James Mungro

No. 23
- Position: Running back

Personal information
- Born: February 13, 1978 (age 48) East Stroudsburg, Pennsylvania, U.S.
- Listed height: 5 ft 9 in (1.75 m)
- Listed weight: 214 lb (97 kg)

Career information
- High school: East Stroudsburg South
- College: Syracuse
- NFL draft: 2002: undrafted

Career history
- Detroit Lions (2002)*; Indianapolis Colts (2002–2006);
- * Offseason or practice squad member only

Awards and highlights
- Super Bowl champion (XLI);

Career NFL statistics
- Rushing attempts: 133
- Rushing yards: 430
- Rushing touchdowns: 10
- Receptions: 24
- Receiving touchdowns: 3
- Stats at Pro Football Reference

= James Mungro =

American football player (born 1978)

James Olevia Mungro II (born February 13, 1978) is an American former professional football player who was a running back for the Indianapolis Colts of the National Football League (NFL). He played college football for the Syracuse Orange. Mungro spent his entire NFL career with the Colts, with whom he won Super Bowl XLI. He retired from football due to a severe ACL injury he received in a pre-season game in 2006.

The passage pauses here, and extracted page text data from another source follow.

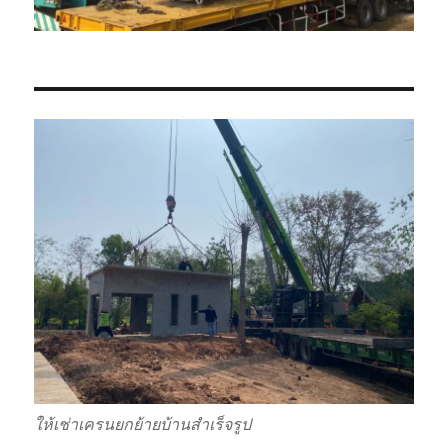
ให้เช่าเครนยกย้ายบ้านสำเร็จรูป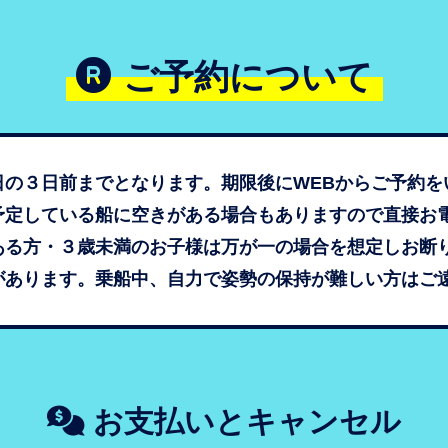
ご予約について
日の３日前までとなります。期限後にWEBからご予約を
予定している船に空きがある場合もありますので直接お
ある方・３歳未満のお子様は万が一の場合を想定しお断
があります。乗船中、自力で姿勢の保持が難しい方はご
お支払いとキャンセル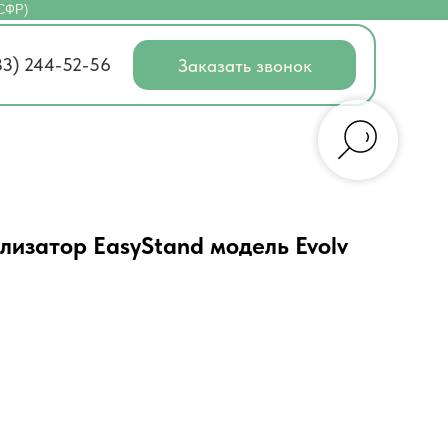
(СФР)
83) 244-52-56
Заказать звонок
изатор EasyStand модель Evolv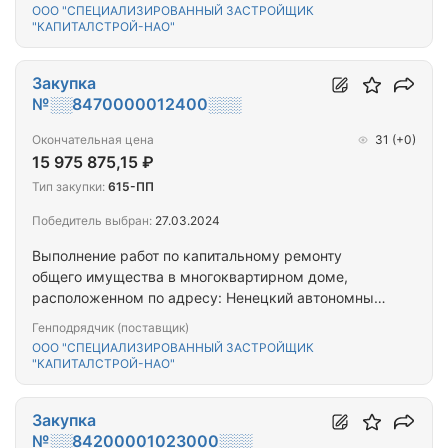
ООО "СПЕЦИАЛИЗИРОВАННЫЙ ЗАСТРОЙЩИК
"КАПИТАЛСТРОЙ-НАО"
Закупка
№░░8470000012400░░░
Окончательная цена
31
(+0)
15 975 875,15 ₽
Тип закупки:
615-ПП
Победитель выбран:
27.03.2024
Выполнение работ по капитальному ремонту
общего имущества в многоквартирном доме,
расположенном по адресу: Ненецкий автономный
округ, г. Нарьян-Мар, ул. ул. им. 60-летия СССР, д.
Генподрядчик (поставщик)
1
ООО "СПЕЦИАЛИЗИРОВАННЫЙ ЗАСТРОЙЩИК
"КАПИТАЛСТРОЙ-НАО"
Закупка
№░░84200001023000░░░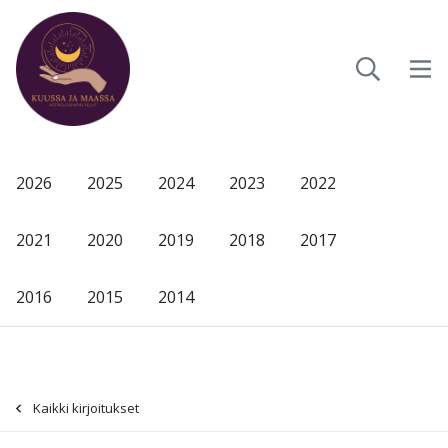
2026
2025
2024
2023
2022
2021
2020
2019
2018
2017
2016
2015
2014
Kaikki kirjoitukset
-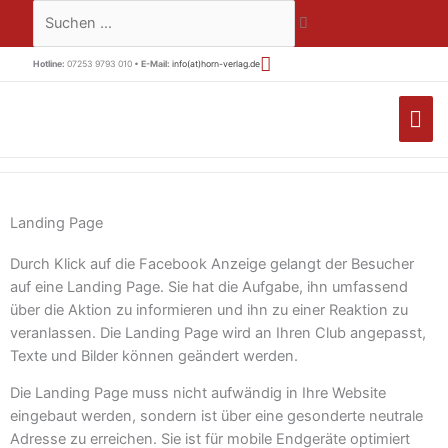
Zum
Suchen …
Inhalt
springen
Hotline:
07253 9793 010 •
E-Mail:
info(at)horn-verlag.de
HA
Landing Page
Durch Klick auf die Facebook Anzeige gelangt der Besucher
auf eine Landing Page. Sie hat die Aufgabe, ihn umfassend
über die Aktion zu informieren und ihn zu einer Reaktion zu
veranlassen. Die Landing Page wird an Ihren Club angepasst,
Texte und Bilder können geändert werden.
Die Landing Page muss nicht aufwändig in Ihre Website
eingebaut werden, sondern ist über eine gesonderte neutrale
Adresse zu erreichen. Sie ist für mobile Endgeräte optimiert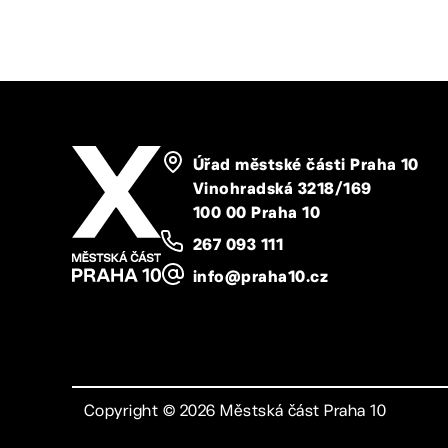
Úřad městské části Praha 10
Vinohradská 3218/169
100 00 Praha 10
267 093 111
info@praha10.cz
Copyright ©
2026
Městská část Praha 10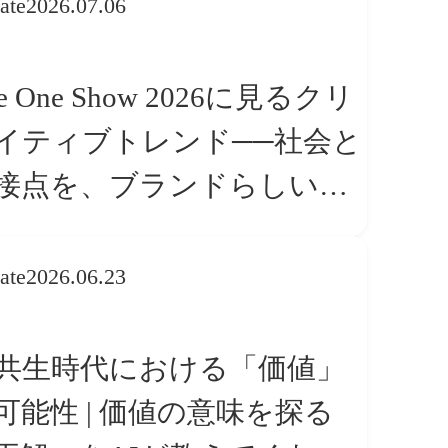
ate
2026.07.06
e One Show 2026に見るクリ
イティブトレンド──社会と
接点を、ブランドらしい
体験」へ変える
ate
2026.06.23
I共生時代における「価値」
可能性 | 価値の意味を探る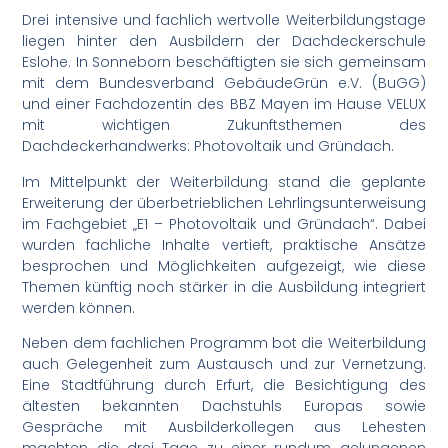
Drei intensive und fachlich wertvolle Weiterbildungstage
liegen hinter den Ausbildern der Dachdeckerschule
Eslohe. In Sonneborn beschäftigten sie sich gemeinsam
mit dem Bundesverband GebäudeGrün e.V. (BuGG)
und einer Fachdozentin des BBZ Mayen im Hause VELUX
mit wichtigen Zukunftsthemen des
Dachdeckerhandwerks: Photovoltaik und Gründach.
Im Mittelpunkt der Weiterbildung stand die geplante
Erweiterung der überbetrieblichen Lehrlingsunterweisung
im Fachgebiet „E1 – Photovoltaik und Gründach“. Dabei
wurden fachliche Inhalte vertieft, praktische Ansätze
besprochen und Möglichkeiten aufgezeigt, wie diese
Themen künftig noch stärker in die Ausbildung integriert
werden können.
Neben dem fachlichen Programm bot die Weiterbildung
auch Gelegenheit zum Austausch und zur Vernetzung.
Eine Stadtführung durch Erfurt, die Besichtigung des
ältesten bekannten Dachstuhls Europas sowie
Gespräche mit Ausbilderkollegen aus Lehesten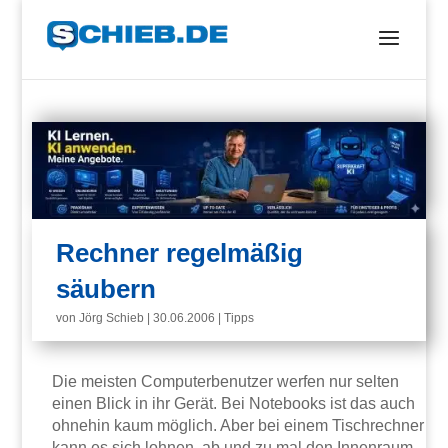
Rechner regelmäßig
säubern
von
Jörg Schieb
|
30.06.2006
|
Tipps
Die meisten Computerbenutzer werfen nur selten
einen Blick in ihr Gerät. Bei Notebooks ist das auch
ohnehin kaum möglich. Aber bei einem Tischrechner
kann es sich lohnen, ab und zu mal den Innenraum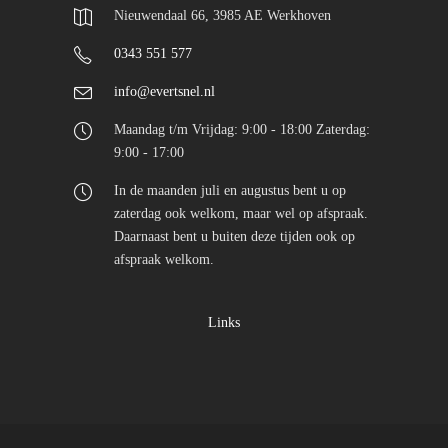
Nieuwendaal 66, 3985 AE Werkhoven
0343 551 577
info@evertsnel.nl
Maandag t/m Vrijdag: 9:00 - 18:00 Zaterdag:
9:00 - 17:00
In de maanden juli en augustus bent u op
zaterdag ook welkom, maar wel op afspraak.
Daarnaast bent u buiten deze tijden ook op
afspraak welkom.
Links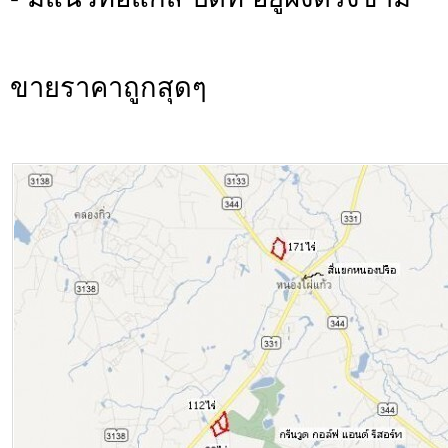
ขายราคาถูกสุดๆ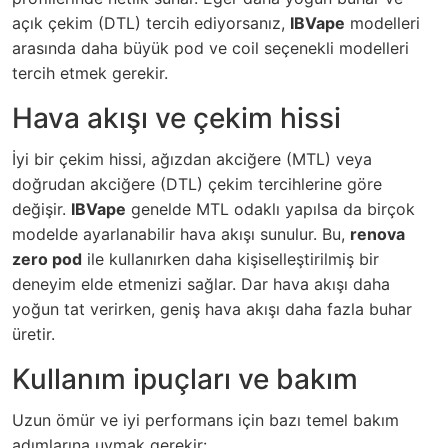
açık çekim (DTL) tercih ediyorsanız,
IBVape
modelleri
arasında daha büyük pod ve coil seçenekli modelleri
tercih etmek gerekir.
Hava akışı ve çekim hissi
İyi bir çekim hissi, ağızdan akciğere (MTL) veya
doğrudan akciğere (DTL) çekim tercihlerine göre
değişir.
IBVape
genelde MTL odaklı yapılsa da birçok
modelde ayarlanabilir hava akışı sunulur. Bu,
renova
zero pod
ile kullanırken daha kişiselleştirilmiş bir
deneyim elde etmenizi sağlar. Dar hava akışı daha
yoğun tat verirken, geniş hava akışı daha fazla buhar
üretir.
Kullanım ipuçları ve bakım
Uzun ömür ve iyi performans için bazı temel bakım
adımlarına uymak gerekir: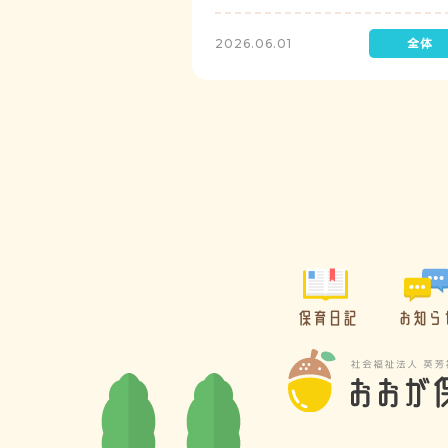
レゼントを制作して渡します。
2026.06.01
保育日記
お知ら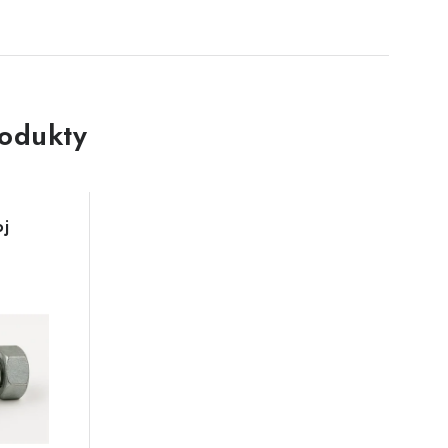
rodukty
oj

==Early life and education==
Mungro attended East Stroudsburg South High School in East Stroudsburg, Pennsylvania. He was Parade and Street and Smith's All-America grid performer. He was also Pennsylvania Player-of-the-Year as a junior and all-state selection in his final two seasons. He rushed for 2,541 yards and 34 touchdowns as senior. He set the Pennsylvania state record after rushing for 8,432 yards and totaling 9,513 all-purpose yards during his career. Overall, he set 48 team records during his high school career and was three-time team MVP. He now resides in Camillus, NY with his wife Jessica.

===College career===
Mungro was a four-year letterman who totaled 529–2, 869, 29 touchdowns rushing for the Syracuse University Orangemen. He had his best year as a senior with 1,170, 14 touchdowns rushing. His yardage total ranked as third-best seasonal performance in school history. Named Insight.com Bowl Offensive Player of the Game after rushing for 19–112 in a win over Kansas State. He was 115–797, 7 touchdowns as junior in 10 games. His seasonal 6.9 rushing average ranked him third-best in school history. Mungro started one of twelve games as a sophomore with 116–537, 5 touchdowns rushing. He was named Music City Bowl MVP after rushing 12–162, 2 touchdowns against the University of Kentucky, including a career-long 86-yard touchdown burst. He played in eight games as a freshman and was 50-365, 3 touchdowns rushing. Mungro graduated with a major in physical education.

== NFL career ==
Undrafted, Mungro was signed by the Detroit Lions in 2002 but was cut at the end of training camp that year. The Indianapolis Colts signed him immediately, and he became a backup to Edgerrin James. He rushed for eight touchdowns filling in for James that year, who was oft-injured. He had 114 yards in his first start.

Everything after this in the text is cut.